Recipe Pannacotta with saffron


Recipe author: Alexandra Schlesinger

Add color to this dessert with saffron, which adds a Christmas flavor. Suitable for both Christmas and New Year desserts!


(4 servings)

  • 5 dl cream
  • 1 3/4 gelatine leaves
  • 1/2 g saffron
  • 3-4 tbsp Fiber honey
  • 1/2 dl Use like sugar
  • 2-3 drops of Stevia vanilla

    For the raspberry sauce:

  • 250 g raspberries, frozen
  • 1-3 tbsp Use like sugar
  • 1-2 tbsp water

    For garnish:

  • Chopped Crunchy caramel


Start by soaking the gelatin leaves in cold water.

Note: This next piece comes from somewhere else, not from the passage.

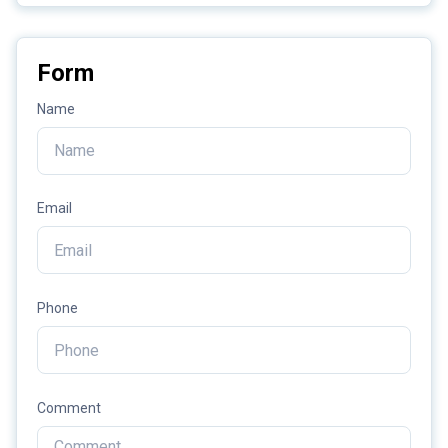
Form
Name
Email
Phone
Comment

Bring cream to a boil over low heat in a saucepan with saffron, Use like sugar, Fiber honey and vanilla drops. Cook until the cream has thickened slightly. Remove the pan from the stove. Squeeze out the gelatine leaves and add to the cream mixture and stir until the gelatine leaves dissolve. Pour the mixture into four glasses and place in the fridge to cool for 1-2 hours. Thaw the frozen raspberries and mthen mix with Use like sugar. Strain the sauce through a sieve to remove all the seeds. Taste and see if more sweetness is needed. Remove the pannacotta from the fridge about 15 minutes before serving. Top with the raspberry sauce (a tip is to warm the sauce slightly, it is good in combination with the cold pannacotta). Top with chopped Crunchy caramel.